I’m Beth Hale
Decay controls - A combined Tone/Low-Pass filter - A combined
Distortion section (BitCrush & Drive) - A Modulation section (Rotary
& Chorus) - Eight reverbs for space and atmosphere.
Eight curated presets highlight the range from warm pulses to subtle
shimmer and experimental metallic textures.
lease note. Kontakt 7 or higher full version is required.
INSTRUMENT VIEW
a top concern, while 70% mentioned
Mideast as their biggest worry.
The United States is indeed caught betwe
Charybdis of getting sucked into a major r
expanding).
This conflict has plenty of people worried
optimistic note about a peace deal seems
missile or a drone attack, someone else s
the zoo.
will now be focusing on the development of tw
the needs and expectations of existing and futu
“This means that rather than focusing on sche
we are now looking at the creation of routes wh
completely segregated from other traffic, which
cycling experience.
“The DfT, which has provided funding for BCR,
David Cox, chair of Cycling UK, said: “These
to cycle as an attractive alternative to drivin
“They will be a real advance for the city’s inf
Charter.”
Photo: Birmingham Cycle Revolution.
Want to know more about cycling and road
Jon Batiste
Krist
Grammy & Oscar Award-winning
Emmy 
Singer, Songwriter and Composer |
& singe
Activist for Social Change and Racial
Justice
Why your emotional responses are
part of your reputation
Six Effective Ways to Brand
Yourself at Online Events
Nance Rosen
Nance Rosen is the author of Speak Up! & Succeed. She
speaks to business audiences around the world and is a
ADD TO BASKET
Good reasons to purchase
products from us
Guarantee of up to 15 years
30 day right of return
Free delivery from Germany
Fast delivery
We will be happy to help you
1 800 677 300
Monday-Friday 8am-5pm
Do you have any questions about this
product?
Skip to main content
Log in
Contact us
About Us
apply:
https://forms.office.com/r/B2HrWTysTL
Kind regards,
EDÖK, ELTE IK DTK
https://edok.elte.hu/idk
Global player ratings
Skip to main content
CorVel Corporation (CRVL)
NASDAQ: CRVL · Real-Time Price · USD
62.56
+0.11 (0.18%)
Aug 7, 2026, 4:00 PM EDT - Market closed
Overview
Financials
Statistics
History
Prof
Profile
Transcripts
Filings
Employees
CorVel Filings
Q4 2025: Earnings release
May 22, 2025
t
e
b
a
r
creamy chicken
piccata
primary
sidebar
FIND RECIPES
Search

* _Problem requirements_:
Would you give again, word for word, every line from the one with "Do you have any questions about this" through the final line of the listing above?

* _Solution_:
Do you have any questions about this
product?
Skip to main content
Log in
Contact us
About Us
apply:
https://forms.office.com/r/B2HrWTysTL
Kind regards,
EDÖK, ELTE IK DTK
https://edok.elte.hu/idk
Global player ratings
Skip to main content
CorVel Corporation (CRVL)
NASDAQ: CRVL · Real-Time Price · USD
62.56
+0.11 (0.18%)
Aug 7, 2026, 4:00 PM EDT - Market closed
Overview
Financials
Statistics
History
Prof
Profile
Transcripts
Filings
Employees
CorVel Filings
Q4 2025: Earnings release
May 22, 2025
t
e
b
a
r
creamy chicken
piccata
primary
sidebar
FIND RECIPES
Search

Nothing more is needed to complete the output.